The latter half of the book focuses on the import of teachers nurturing the imagination in the preschool, kindergarten, and early elementary years. The facts behind child development in a school setting was a bit disconcerting, since I recently found out that my son’s future school district has an average class size (for kindergarten) of more than 30 children, much above the recommended level for ideal learning. Nonetheless, since I am not about to home school (I do not have that kind of stamina), I still found the information helpful. It helped me see some of the problems with public education, and showed me why, for example, I so despised math throughout my childhood: it was not taught creatively and I am a person that needs creativity to fully learn concepts. I hope I can take some of the concepts to heart so that when my child is in a school environment that is detrimental to creativity, I can still help him embrace an open and imaginative future.
If Awakening Children’s Minds has a fault, it’s that it is academic at times, something that is good in its place but may be too much for the general reader. Professor Berk provides statistics and lab explanations for child development that are completely relevant, yet may overwhelm the parent not accustomed to academic nonfiction. To me, it was mostly accessible, and the beginning especially, gave me ideas for my own parenting.

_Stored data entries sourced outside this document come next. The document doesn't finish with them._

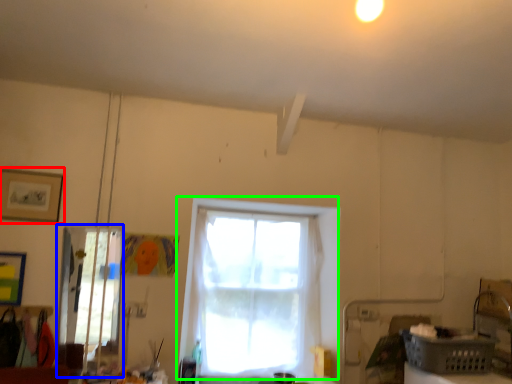 Question: Considering the real-world distances, which object is closest to picture frame (highlighted by a red box)? glass door (highlighted by a blue box) or window (highlighted by a green box).

Choices:
 (A) glass door
 (B) window

Answer: (A) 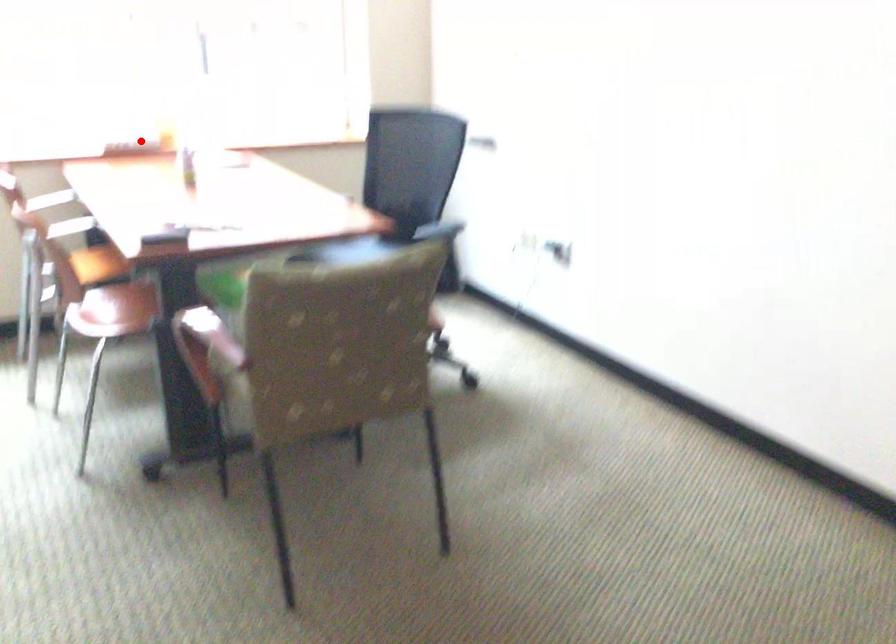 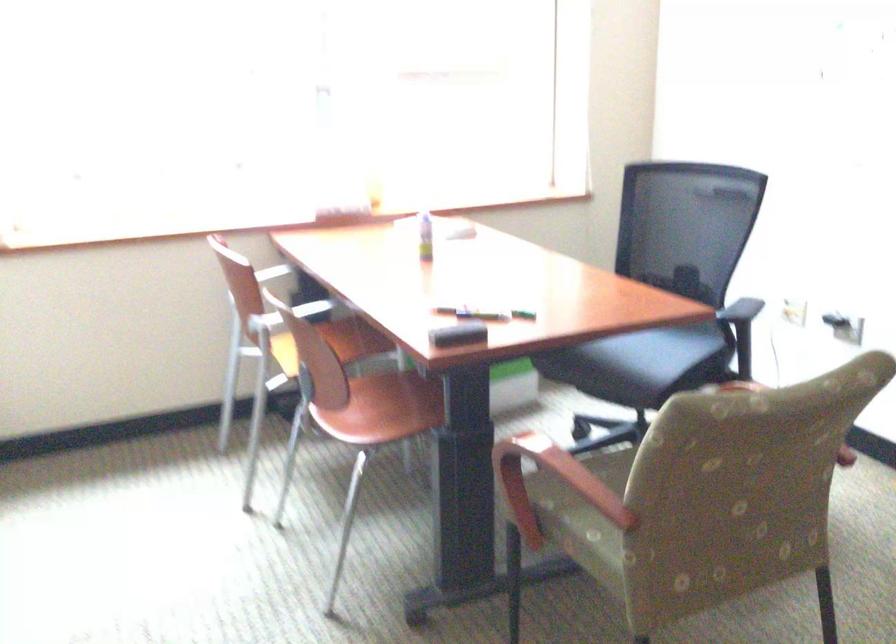 Where in the second image is the point corresponding to the highlighted location from the first image?

(346, 214) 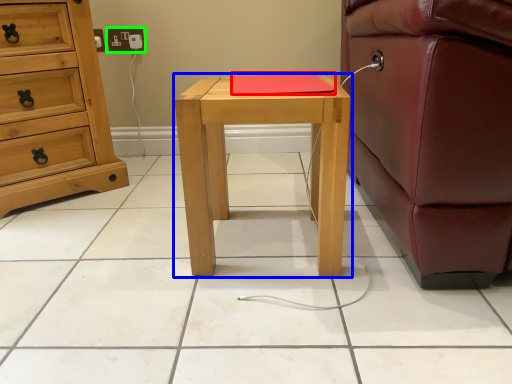 Question: Estimate the real-world distances between objects in this image. Which object is closer to pad (highlighted by a red box), nightstand (highlighted by a blue box) or electric outlet (highlighted by a green box)?

Choices:
 (A) nightstand
 (B) electric outlet

Answer: (A) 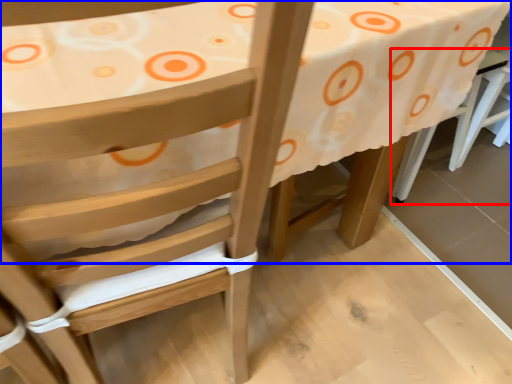 Question: Which of the following is the farthest to the observer, chair (highlighted by a red box) or table (highlighted by a blue box)?

Choices:
 (A) chair
 (B) table

Answer: (A) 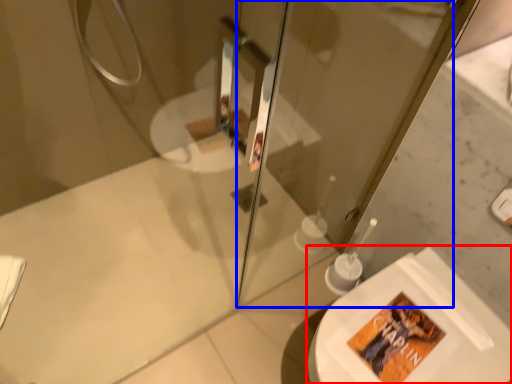 Question: Which point is further to the camera, toilet (highlighted by a red box) or screen door (highlighted by a blue box)?

Choices:
 (A) toilet
 (B) screen door

Answer: (A) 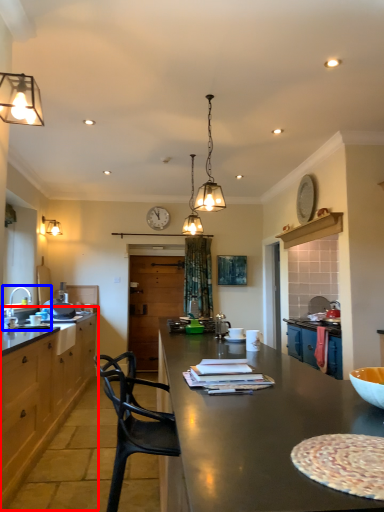 Question: Which object is closer to the camera taking this photo, cabinetry (highlighted by a red box) or sink (highlighted by a blue box)?

Choices:
 (A) cabinetry
 (B) sink

Answer: (A) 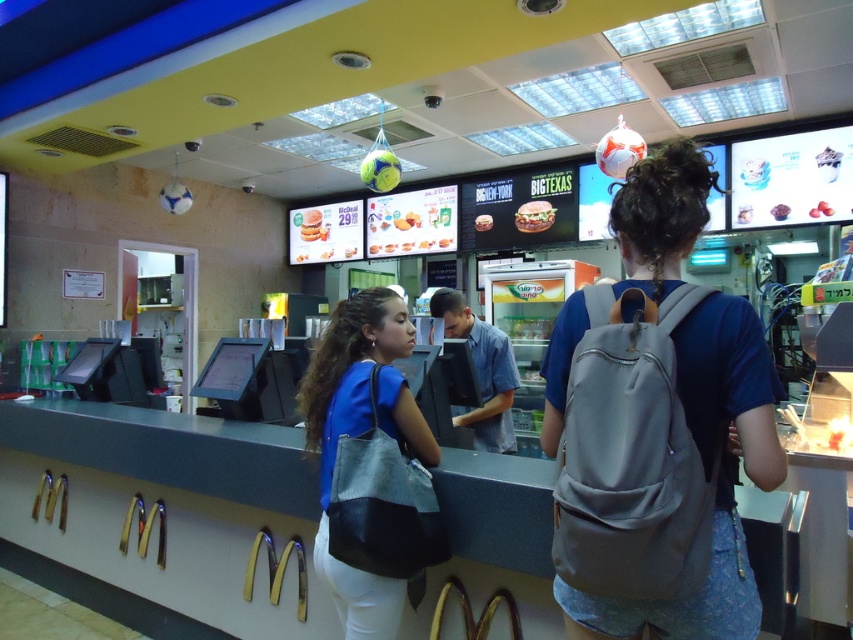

I read Professor Berk’s book at my husband’s recommendation because I am always looking for ways to improve my own stay-at-home parenting: after all, this is my current chosen career. Reading it in the presence of my mostly happy toddler (cooking his pretend “birthday cake” in the pretend “oven” in the family room) gave me comfort. When Raisin asked what I was reading and I said a book about being a better Mommy, he responded, “You’re a very very good Mommy!”
Awwww. Thanks, dear!
Seeing Past Z by Beth Kephart was a comparatively inspiring book for a mother striving to share creativity with her children, albeit a far different one. As a personal memoir of her own struggle to teach her preteen creativity, Ms Kephart wrote a personal and anecdotal narrative. At first, I disliked the present tense and the personal essay-like feel of each chapter (I do not normally enjoy memoir and personal essay) but I quickly overcame any discomfort as I read of her stories with her son, as she help him, her only child, to create stories, enjoy reading, and otherwise embrace creativity in a world that expected him to instead join more “programs.”
After her personal essay-like chapters, Ms Kephart also includes a “reader’s guide” to creating a summer book and writing group with preteens in the community, a project I would have loved to have been a part of as a preteen myself. Instead, I recall that as a preteen I put on plays with my neighbor friends (Hansel and Gretel, for one), wrote dramatic stories, and filmed videos and commercials with my parent’s new video camera.
I hope I can take Ms Kephart’s techniques to heart to encourage such creativity in my son’s later years. How I hope that with my encouragement Raisin won’t stop being creative, as I did, come the busy middle school and high school years. I think it is important for him to always make time for meditation, personal reading, and creative writing. This world has enough of the other stuff.